Chlorite ●
TL;DR. This ingredient is used mainly as an oxidizing deodorant and antimicrobial support, especially in oral-care and rinse-off formulas where odor control is the target.
What does Chlorite do in a cosmetic formula?
This ingredient is used mainly as an oxidizing deodorant and antimicrobial support, especially in oral-care and rinse-off formulas where odor control is the target.
Is Chlorite clean?
From a clean-standards perspective, it carries more friction than common cosmetic preservatives because it is a reactive oxidizer and can be subject to concentration and pH-related limits.
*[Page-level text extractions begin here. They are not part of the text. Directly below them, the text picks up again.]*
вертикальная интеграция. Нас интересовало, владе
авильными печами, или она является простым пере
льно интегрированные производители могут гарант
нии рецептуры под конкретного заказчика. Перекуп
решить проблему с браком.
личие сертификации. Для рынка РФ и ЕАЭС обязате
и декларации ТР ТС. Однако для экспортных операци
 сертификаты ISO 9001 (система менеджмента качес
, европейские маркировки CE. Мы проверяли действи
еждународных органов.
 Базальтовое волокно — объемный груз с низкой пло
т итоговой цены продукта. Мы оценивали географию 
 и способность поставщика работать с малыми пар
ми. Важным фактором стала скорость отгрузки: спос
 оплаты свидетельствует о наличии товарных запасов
It is not a low-controversy, broadly accepted clean-beauty ingredient.
Is Chlorite sustainable?
This material is typically made through industrial inorganic chemistry rather than renewable agricultural feedstocks. Biodegradation is not the right lens for it, and its environmental profile depends on dilution, water chemistry, and conversion into other chlorine-oxygen species.
Is Chlorite COSMOS-approved?
It is not generally aligned with COSMOS-natural or COSMOS-organic formulation principles and is not a standard permitted input for those certifications. From a Green Chemistry lens, it has drawbacks because it is non-renewable, highly reactive, and less compatible with simple biodegradable ingredient design.
How does Chlorite work chemically?
The molecule is a small inorganic oxyanion with chlorine in the +3 oxidation state, which explains its oxidizing behavior in water-based systems. It is pH-sensitive, becomes more reactive under acidic conditions, and is usually managed with tight pH and concentration controls in finished formulas.